**Problem details:**
Keep the pictures out and restate every record exactly.

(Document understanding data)
----

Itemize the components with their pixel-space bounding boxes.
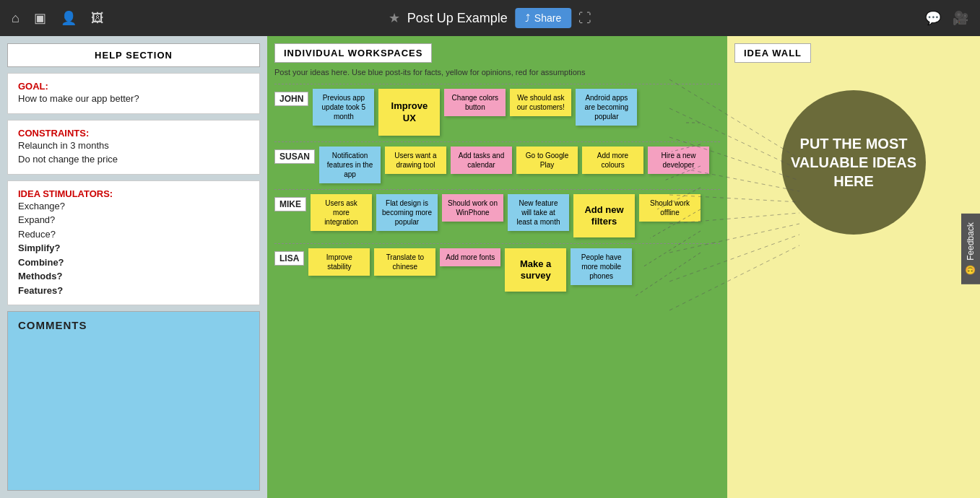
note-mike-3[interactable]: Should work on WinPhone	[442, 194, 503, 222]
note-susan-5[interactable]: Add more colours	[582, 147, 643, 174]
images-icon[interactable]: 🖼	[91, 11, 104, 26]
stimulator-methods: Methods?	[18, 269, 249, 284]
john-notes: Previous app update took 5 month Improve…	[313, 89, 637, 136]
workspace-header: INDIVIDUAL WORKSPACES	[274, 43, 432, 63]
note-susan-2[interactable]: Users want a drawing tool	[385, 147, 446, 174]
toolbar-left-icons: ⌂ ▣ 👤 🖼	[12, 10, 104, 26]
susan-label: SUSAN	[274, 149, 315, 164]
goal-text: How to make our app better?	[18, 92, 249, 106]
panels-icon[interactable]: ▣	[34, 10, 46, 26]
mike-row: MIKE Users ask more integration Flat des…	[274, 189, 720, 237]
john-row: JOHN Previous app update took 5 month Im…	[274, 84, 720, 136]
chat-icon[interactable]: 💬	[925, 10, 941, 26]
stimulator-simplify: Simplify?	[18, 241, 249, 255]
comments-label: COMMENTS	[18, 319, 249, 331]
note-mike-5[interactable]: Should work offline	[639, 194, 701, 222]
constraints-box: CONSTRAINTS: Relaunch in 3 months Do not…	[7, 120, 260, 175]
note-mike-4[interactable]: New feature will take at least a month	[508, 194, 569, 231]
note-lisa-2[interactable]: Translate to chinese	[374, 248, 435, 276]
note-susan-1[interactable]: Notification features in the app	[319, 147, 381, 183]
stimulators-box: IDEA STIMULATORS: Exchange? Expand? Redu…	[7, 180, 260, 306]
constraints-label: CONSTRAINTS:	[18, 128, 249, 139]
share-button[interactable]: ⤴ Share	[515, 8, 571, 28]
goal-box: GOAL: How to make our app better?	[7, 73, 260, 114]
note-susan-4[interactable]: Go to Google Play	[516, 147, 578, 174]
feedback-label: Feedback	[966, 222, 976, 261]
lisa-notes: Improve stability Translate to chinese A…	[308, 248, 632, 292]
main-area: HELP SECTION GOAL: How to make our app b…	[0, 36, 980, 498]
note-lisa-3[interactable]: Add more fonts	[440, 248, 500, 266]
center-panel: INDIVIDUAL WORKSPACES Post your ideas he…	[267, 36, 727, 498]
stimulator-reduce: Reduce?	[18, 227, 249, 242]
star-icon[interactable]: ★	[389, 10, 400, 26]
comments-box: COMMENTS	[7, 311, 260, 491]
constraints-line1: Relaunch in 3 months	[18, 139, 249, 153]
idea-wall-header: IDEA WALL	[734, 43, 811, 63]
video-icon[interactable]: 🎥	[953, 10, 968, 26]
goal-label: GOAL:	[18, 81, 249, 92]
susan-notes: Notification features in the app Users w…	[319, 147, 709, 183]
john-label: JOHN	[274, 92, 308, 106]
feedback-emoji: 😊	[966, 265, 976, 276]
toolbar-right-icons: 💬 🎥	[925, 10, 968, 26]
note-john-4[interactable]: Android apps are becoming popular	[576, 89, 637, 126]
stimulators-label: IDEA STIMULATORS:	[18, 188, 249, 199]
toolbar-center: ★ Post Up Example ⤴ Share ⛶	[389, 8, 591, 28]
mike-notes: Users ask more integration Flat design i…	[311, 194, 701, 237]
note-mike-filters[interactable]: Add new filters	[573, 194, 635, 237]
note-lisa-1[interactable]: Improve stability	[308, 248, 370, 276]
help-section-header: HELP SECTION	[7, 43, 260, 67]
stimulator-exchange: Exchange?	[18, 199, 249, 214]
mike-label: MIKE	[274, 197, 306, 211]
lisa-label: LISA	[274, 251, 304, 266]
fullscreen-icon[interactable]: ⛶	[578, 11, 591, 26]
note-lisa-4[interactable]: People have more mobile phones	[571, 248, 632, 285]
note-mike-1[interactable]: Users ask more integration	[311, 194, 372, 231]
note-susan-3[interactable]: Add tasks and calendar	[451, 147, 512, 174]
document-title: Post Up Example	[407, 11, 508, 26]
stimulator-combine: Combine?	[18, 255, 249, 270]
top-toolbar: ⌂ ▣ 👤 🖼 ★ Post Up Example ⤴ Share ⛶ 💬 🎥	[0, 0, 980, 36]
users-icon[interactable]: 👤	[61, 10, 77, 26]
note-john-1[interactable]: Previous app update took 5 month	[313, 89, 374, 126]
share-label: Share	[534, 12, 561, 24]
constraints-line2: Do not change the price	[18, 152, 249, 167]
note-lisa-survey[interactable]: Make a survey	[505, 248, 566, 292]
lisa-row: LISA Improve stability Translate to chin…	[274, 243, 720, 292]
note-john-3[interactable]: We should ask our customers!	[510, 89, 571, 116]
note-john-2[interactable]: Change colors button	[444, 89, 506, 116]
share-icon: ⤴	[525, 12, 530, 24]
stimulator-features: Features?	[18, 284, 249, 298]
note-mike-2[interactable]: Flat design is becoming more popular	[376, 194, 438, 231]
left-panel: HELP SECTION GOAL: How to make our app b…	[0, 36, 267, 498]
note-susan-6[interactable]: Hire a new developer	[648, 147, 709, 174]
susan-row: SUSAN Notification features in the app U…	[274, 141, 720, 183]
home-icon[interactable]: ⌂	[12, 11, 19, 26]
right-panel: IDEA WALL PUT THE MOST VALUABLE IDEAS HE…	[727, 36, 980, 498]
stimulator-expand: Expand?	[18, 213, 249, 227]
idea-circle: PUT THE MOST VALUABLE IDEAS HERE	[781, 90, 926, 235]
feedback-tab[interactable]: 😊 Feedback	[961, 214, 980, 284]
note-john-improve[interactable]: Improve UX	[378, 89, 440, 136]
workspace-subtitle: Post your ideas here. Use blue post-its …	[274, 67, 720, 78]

----

**Answer area:**
Itemize the components with their pixel-space bounding boxes.
note-mike-3[interactable]: Should work on WinPhone	[442, 194, 503, 222]
note-susan-5[interactable]: Add more colours	[582, 147, 643, 174]
images-icon[interactable]: 🖼	[91, 11, 104, 26]
stimulator-methods: Methods?	[18, 269, 249, 284]
john-notes: Previous app update took 5 month Improve…	[313, 89, 637, 136]
workspace-header: INDIVIDUAL WORKSPACES	[274, 43, 432, 63]
note-susan-2[interactable]: Users want a drawing tool	[385, 147, 446, 174]
toolbar-left-icons: ⌂ ▣ 👤 🖼	[12, 10, 104, 26]
susan-label: SUSAN	[274, 149, 315, 164]
goal-text: How to make our app better?	[18, 92, 249, 106]
panels-icon[interactable]: ▣	[34, 10, 46, 26]
mike-row: MIKE Users ask more integration Flat des…	[274, 189, 720, 237]
john-row: JOHN Previous app update took 5 month Im…	[274, 84, 720, 136]
chat-icon[interactable]: 💬	[925, 10, 941, 26]
stimulator-simplify: Simplify?	[18, 241, 249, 255]
comments-label: COMMENTS	[18, 319, 249, 331]
note-mike-5[interactable]: Should work offline	[639, 194, 701, 222]
constraints-box: CONSTRAINTS: Relaunch in 3 months Do not…	[7, 120, 260, 175]
note-mike-4[interactable]: New feature will take at least a month	[508, 194, 569, 231]
note-lisa-2[interactable]: Translate to chinese	[374, 248, 435, 276]
note-susan-1[interactable]: Notification features in the app	[319, 147, 381, 183]
stimulators-box: IDEA STIMULATORS: Exchange? Expand? Redu…	[7, 180, 260, 306]
constraints-label: CONSTRAINTS:	[18, 128, 249, 139]
share-button[interactable]: ⤴ Share	[515, 8, 571, 28]
goal-box: GOAL: How to make our app better?	[7, 73, 260, 114]
note-susan-4[interactable]: Go to Google Play	[516, 147, 578, 174]
feedback-label: Feedback	[966, 222, 976, 261]
lisa-notes: Improve stability Translate to chinese A…	[308, 248, 632, 292]
main-area: HELP SECTION GOAL: How to make our app b…	[0, 36, 980, 498]
note-lisa-3[interactable]: Add more fonts	[440, 248, 500, 266]
center-panel: INDIVIDUAL WORKSPACES Post your ideas he…	[267, 36, 727, 498]
stimulator-reduce: Reduce?	[18, 227, 249, 242]
star-icon[interactable]: ★	[389, 10, 400, 26]
comments-box: COMMENTS	[7, 311, 260, 491]
constraints-line1: Relaunch in 3 months	[18, 139, 249, 153]
idea-wall-header: IDEA WALL	[734, 43, 811, 63]
video-icon[interactable]: 🎥	[953, 10, 968, 26]
goal-label: GOAL:	[18, 81, 249, 92]
susan-notes: Notification features in the app Users w…	[319, 147, 709, 183]
john-label: JOHN	[274, 92, 308, 106]
feedback-emoji: 😊	[966, 265, 976, 276]
toolbar-right-icons: 💬 🎥	[925, 10, 968, 26]
note-john-4[interactable]: Android apps are becoming popular	[576, 89, 637, 126]
stimulators-label: IDEA STIMULATORS:	[18, 188, 249, 199]
toolbar-center: ★ Post Up Example ⤴ Share ⛶	[389, 8, 591, 28]
mike-notes: Users ask more integration Flat design i…	[311, 194, 701, 237]
note-mike-filters[interactable]: Add new filters	[573, 194, 635, 237]
note-lisa-1[interactable]: Improve stability	[308, 248, 370, 276]
help-section-header: HELP SECTION	[7, 43, 260, 67]
stimulator-exchange: Exchange?	[18, 199, 249, 214]
mike-label: MIKE	[274, 197, 306, 211]
lisa-label: LISA	[274, 251, 304, 266]
fullscreen-icon[interactable]: ⛶	[578, 11, 591, 26]
note-lisa-4[interactable]: People have more mobile phones	[571, 248, 632, 285]
note-mike-1[interactable]: Users ask more integration	[311, 194, 372, 231]
note-susan-3[interactable]: Add tasks and calendar	[451, 147, 512, 174]
document-title: Post Up Example	[407, 11, 508, 26]
stimulator-combine: Combine?	[18, 255, 249, 270]
top-toolbar: ⌂ ▣ 👤 🖼 ★ Post Up Example ⤴ Share ⛶ 💬 🎥	[0, 0, 980, 36]
users-icon[interactable]: 👤	[61, 10, 77, 26]
note-john-1[interactable]: Previous app update took 5 month	[313, 89, 374, 126]
share-label: Share	[534, 12, 561, 24]
constraints-line2: Do not change the price	[18, 152, 249, 167]
note-lisa-survey[interactable]: Make a survey	[505, 248, 566, 292]
lisa-row: LISA Improve stability Translate to chin…	[274, 243, 720, 292]
note-john-3[interactable]: We should ask our customers!	[510, 89, 571, 116]
note-john-2[interactable]: Change colors button	[444, 89, 506, 116]
share-icon: ⤴	[525, 12, 530, 24]
stimulator-features: Features?	[18, 284, 249, 298]
note-mike-2[interactable]: Flat design is becoming more popular	[376, 194, 438, 231]
left-panel: HELP SECTION GOAL: How to make our app b…	[0, 36, 267, 498]
note-susan-6[interactable]: Hire a new developer	[648, 147, 709, 174]
susan-row: SUSAN Notification features in the app U…	[274, 141, 720, 183]
home-icon[interactable]: ⌂	[12, 11, 19, 26]
right-panel: IDEA WALL PUT THE MOST VALUABLE IDEAS HE…	[727, 36, 980, 498]
stimulator-expand: Expand?	[18, 213, 249, 227]
idea-circle: PUT THE MOST VALUABLE IDEAS HERE	[781, 90, 926, 235]
feedback-tab[interactable]: 😊 Feedback	[961, 214, 980, 284]
note-john-improve[interactable]: Improve UX	[378, 89, 440, 136]
workspace-subtitle: Post your ideas here. Use blue post-its …	[274, 67, 720, 78]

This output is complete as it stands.